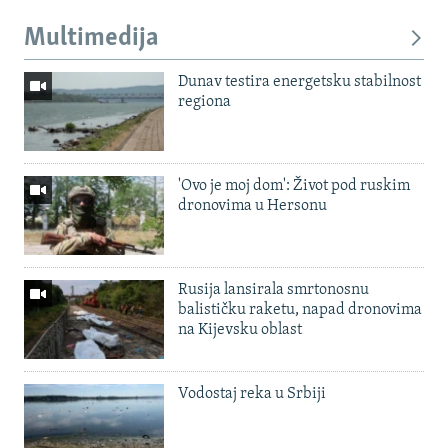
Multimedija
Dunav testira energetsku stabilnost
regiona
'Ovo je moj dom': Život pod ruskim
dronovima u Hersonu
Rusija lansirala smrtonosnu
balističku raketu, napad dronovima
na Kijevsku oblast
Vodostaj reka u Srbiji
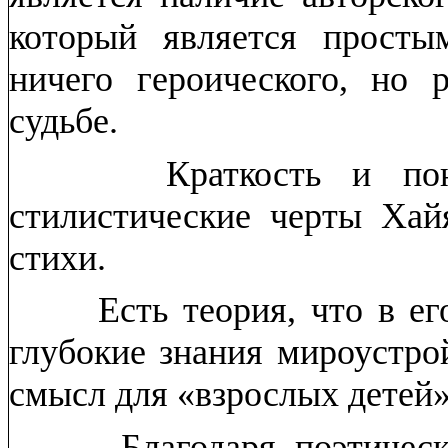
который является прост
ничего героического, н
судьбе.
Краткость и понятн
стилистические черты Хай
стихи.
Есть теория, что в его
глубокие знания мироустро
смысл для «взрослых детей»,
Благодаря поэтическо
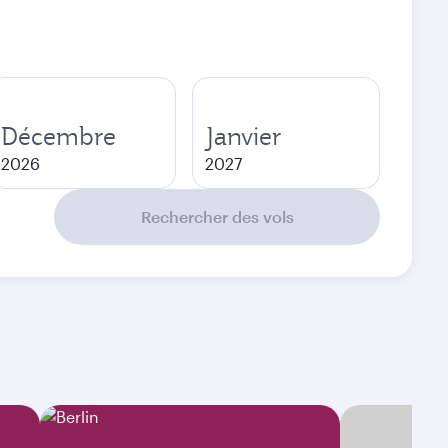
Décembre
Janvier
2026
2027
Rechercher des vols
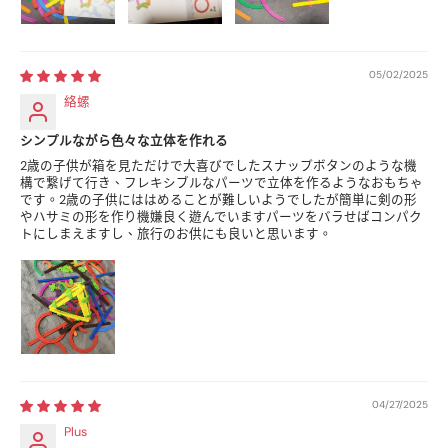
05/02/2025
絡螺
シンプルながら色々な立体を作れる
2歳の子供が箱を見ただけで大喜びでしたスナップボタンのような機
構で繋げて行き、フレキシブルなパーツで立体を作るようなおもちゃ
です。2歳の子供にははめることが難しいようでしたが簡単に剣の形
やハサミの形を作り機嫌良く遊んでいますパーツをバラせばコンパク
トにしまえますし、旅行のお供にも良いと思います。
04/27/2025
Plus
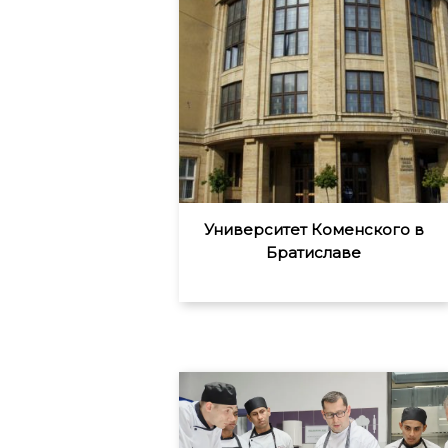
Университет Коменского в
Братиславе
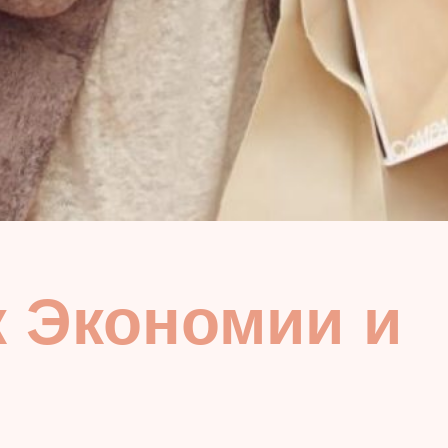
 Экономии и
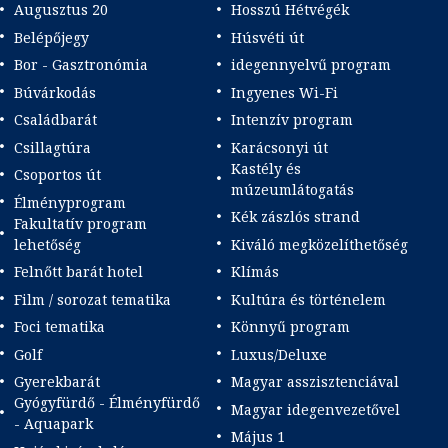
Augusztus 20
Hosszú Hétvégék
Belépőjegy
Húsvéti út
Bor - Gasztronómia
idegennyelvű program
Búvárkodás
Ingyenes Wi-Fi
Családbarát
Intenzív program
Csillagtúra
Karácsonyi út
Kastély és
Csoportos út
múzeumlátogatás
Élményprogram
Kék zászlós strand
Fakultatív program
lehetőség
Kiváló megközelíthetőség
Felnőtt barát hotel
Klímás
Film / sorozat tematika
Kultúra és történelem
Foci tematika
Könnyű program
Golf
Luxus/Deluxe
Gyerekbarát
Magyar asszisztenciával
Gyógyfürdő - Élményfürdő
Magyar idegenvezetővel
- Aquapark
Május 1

◇ ◇ ◇ ◇ ◇

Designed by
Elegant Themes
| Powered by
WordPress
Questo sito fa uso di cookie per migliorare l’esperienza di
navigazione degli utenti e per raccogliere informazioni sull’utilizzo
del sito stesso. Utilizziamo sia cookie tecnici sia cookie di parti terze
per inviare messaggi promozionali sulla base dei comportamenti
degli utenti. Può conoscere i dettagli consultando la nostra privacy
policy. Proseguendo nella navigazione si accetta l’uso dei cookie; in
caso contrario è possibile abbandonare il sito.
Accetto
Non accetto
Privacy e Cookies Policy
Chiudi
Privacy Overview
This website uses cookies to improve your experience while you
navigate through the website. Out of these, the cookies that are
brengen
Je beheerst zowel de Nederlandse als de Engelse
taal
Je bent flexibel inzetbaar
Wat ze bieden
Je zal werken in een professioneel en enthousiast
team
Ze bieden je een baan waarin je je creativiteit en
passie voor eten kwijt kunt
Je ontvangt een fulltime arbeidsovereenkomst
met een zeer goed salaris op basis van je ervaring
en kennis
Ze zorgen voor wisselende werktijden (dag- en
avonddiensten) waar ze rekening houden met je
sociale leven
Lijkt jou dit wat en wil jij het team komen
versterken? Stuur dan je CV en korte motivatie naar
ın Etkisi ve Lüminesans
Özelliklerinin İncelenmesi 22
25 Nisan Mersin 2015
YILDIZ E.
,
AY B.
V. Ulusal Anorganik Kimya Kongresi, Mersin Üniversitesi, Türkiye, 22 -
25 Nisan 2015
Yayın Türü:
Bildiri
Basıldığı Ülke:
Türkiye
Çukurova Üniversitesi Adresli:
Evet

◇ ◇ ◇ ◇ ◇

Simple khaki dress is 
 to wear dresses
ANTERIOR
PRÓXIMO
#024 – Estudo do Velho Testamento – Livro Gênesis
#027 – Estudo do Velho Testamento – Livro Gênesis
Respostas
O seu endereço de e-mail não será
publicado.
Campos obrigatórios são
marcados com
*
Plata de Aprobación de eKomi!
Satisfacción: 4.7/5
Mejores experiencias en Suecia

◇ ◇ ◇ ◇ ◇

● **Activity**
Filter the records above for lines with "Velho".

● **Solution for this problem**
#024 – Estudo do Velho Testamento – Livro Gênesis
#027 – Estudo do Velho Testamento – Livro Gênesis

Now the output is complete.